Save Your Joints from Old Age
Hit the trails now for healthy joints later. Researchers tracked 75,000 runners and 15,000 walkers over 7 years and found that running decreases your risk of osteoarthritis—the joint-degenerating condition most likely to put you in a wheelchair when you're older—and cuts your chances of needing hip replacement surgery in half.
The beneficial effects of running are twofold. For one, your body adapts to a briskly-paced run by building cartilage in your joints and, crucially, maintaining levels of proteoglycans in that cartilage, which allows your joints to be both cushioned and lubricated. Second, although most people gain weight as they age thanks to a slowing metabolism, in runners that weight gain is lowered by as much as 50 percent, which further reduces the strain on your joints, says lead researcher Paul Williams, Ph.D., of the Lawrence Berkeley National Laboratory.

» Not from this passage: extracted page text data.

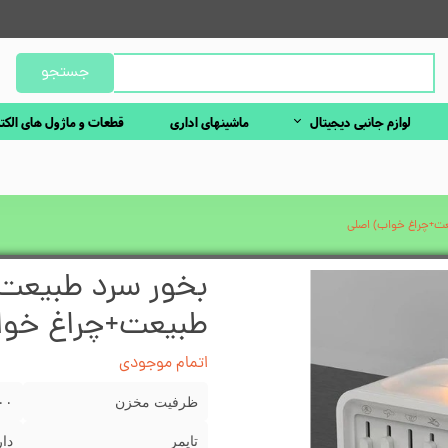
جستجو
لوازم جانبی دیجیتال
ماشینهای اداری
قطعات و ماژول های الکت
عت+چراغ خواب) اصلی
بخور سرد طبیعت 
طبیعت+چراغ خوا
اتمام موجودی
ظرفیت مخزن
۲۰۰ میلی
تایمر
دار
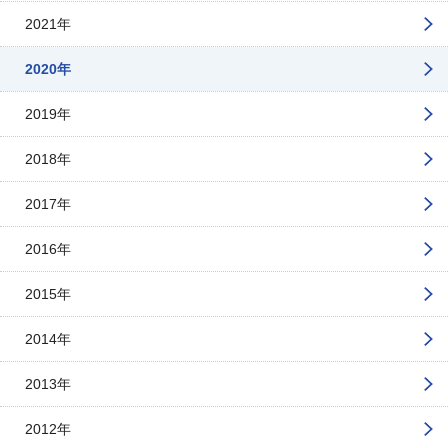
2021年
2020年
2019年
2018年
2017年
2016年
2015年
2014年
2013年
2012年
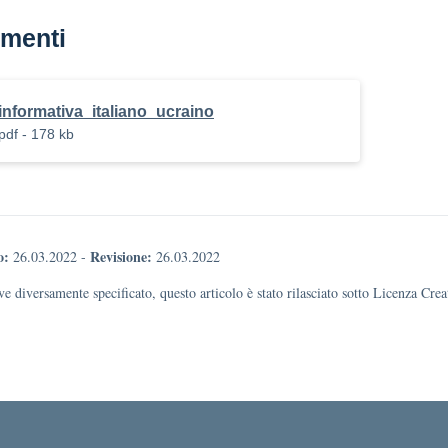
menti
informativa_italiano_ucraino
pdf - 178 kb
o:
Revisione:
26.03.2022
-
26.03.2022
e diversamente specificato, questo articolo è stato rilasciato sotto Licenza Cr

So how much do you need to run? Not far at all, it turns out. Williams found the biggest joint-protective benefits in runners who averaged between 1 and 2.2 miles per day, or around 8 to 15 miles per week, but that doesn't mean you need to limit yourself to short distances. “You can exceed the current recommendations of 75 minutes per week of vigorous exercise, and there are other health benefits that continue to accrue up to 30 miles per week,” Williams says. In a separate study, his lab also found that running is just as helpful as walking in preventing heart arrhythmias, which can lead to stroke or heart failure.